Generating Embeddings

llm/embed

Generate an embedding for a string or a list of strings. Returns a bytevector containing densely-packed f64 values in little-endian format. This representation is 2× more memory efficient and 4× faster for similarity computations compared to a list of floats.

sema
;; Single embedding (returns a bytevector)
(define v1 (llm/embed "hello world"))

;; Pick the model per call with an options map
(llm/embed "hello world" {:model "text-embedding-3-small"})

;; Batch embeddings
(llm/embed ["cat" "dog" "fish"])       ; => list of bytevectors

Embedding Accessors

embedding/length

Returns the number of dimensions (f64 elements) in an embedding bytevector.

sema
(define v (llm/embed "hello"))
(embedding/length v)                   ; => 1024 (depends on provider)

embedding/ref

Access a specific dimension by index.

sema
(define v (llm/embed "hello"))
(embedding/ref v 0)                    ; => 0.0123 (first dimension)

embedding/->list

Convert an embedding bytevector to a list of floats (useful for interop).

sema
(define v (llm/embed "hello"))
(embedding/->list v)                   ; => (0.0123 -0.0456 ...)

embedding/list->embedding

Convert a list of numbers to an embedding bytevector.

sema
(define v (embedding/list->embedding '(0.1 0.2 0.3)))
(embedding/length v)                   ; => 3

Computing Similarity

llm/similarity

Compute cosine similarity between two embedding vectors. Returns a value between -1.0 and 1.0. Accepts both bytevectors (fast path) and lists of floats (backward compatible).

sema
(define v1 (llm/embed "hello world"))
(define v2 (llm/embed "hi there"))
(llm/similarity v1 v2)                 ; => 0.87 (cosine similarity)

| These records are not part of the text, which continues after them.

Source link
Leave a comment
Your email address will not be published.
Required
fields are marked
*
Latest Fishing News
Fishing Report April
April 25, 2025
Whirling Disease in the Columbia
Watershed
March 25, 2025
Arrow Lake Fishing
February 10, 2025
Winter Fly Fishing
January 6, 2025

;; Also works with plain lists
(llm/similarity '(0.1 0.2 0.3) '(0.4 0.5 0.6))

Reranking

llm/rerank

Reorder a list of candidate documents by their relevance to a query using a hosted cross-encoder reranker (Cohere, Jina, or Voyage — the same API key you already use for embeddings, e.g. COHERE_API_KEY / JINA_API_KEY / VOYAGE_API_KEY; see Supported Embedding Providers below for setup). Where llm/similarity / vector-store/search embed the query and documents independently (a bi-encoder), a reranker reads the query and each document together, so it's far more precise. The standard pattern is to retrieve a generous shortlist by vector search, then rerank it to the best few.

sema
(llm/rerank "how do I read a file?"
            (list "vectors are cool" "use file/read to read a file" "unrelated trivia")
            {:top-k 2})
;; => ({:index 1 :score 0.91 :document "use file/read to read a file"} ...)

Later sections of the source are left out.